-- THE RECORDS follows --

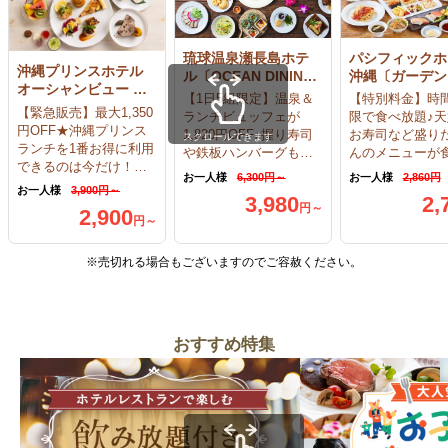
琉球温泉瀬長島ホテ
パシフィックホ
沖縄プリンスホテル
ル〔OCEAN DINING
沖縄〔ガーデン
オーシャンビュー ぎ
風庭〕
トラン竜潭〕
【1日5組限定】温泉＆
【特別料金】時
のわん〔オールデイ
【緊急販売】最大1,350
ランチビュッフェが
限で食べ放題♪
ダイニング ジノー
円OFF★沖縄プリンス
1,820円OFF♪握り寿司
お寿司など盛り
スクロールできます
ン〕
ランチを1番お得に利用
や鉄板ハンバーグも食
んのメニューが
できるのは今だけ！！
べ放題＋アルコール飲
題♪
お一人様
6,300円～
お一人様
2,860円
「ハワイ＆スパイスア
み放題※当日14時まで
お一人様
3,900円～
3,980
2,
イランド」開催中
予約OK！
円
～
2,900
円
～
※売切れる場合もございますのでご容赦ください。
おすすめ特集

-- THE RECORDS concluded --

(WORK ITEM)
Reproduce the lines above exactly, please, but not the pictures in them.

(WRITTEN ANSWER)
琉球温泉瀬長島ホテ
パシフィックホ
沖縄プリンスホテル
ル〔OCEAN DINING
沖縄〔ガーデン
オーシャンビュー ぎ
風庭〕
トラン竜潭〕
【1日5組限定】温泉＆
【特別料金】時
のわん〔オールデイ
【緊急販売】最大1,350
ランチビュッフェが
限で食べ放題♪
ダイニング ジノー
円OFF★沖縄プリンス
1,820円OFF♪握り寿司
お寿司など盛り
スクロールできます
ン〕
ランチを1番お得に利用
や鉄板ハンバーグも食
んのメニューが
できるのは今だけ！！
べ放題＋アルコール飲
題♪
お一人様
6,300円～
お一人様
2,860円
「ハワイ＆スパイスア
み放題※当日14時まで
お一人様
3,900円～
3,980
2,
イランド」開催中
予約OK！
円
～
2,900
円
～
※売切れる場合もございますのでご容赦ください。
おすすめ特集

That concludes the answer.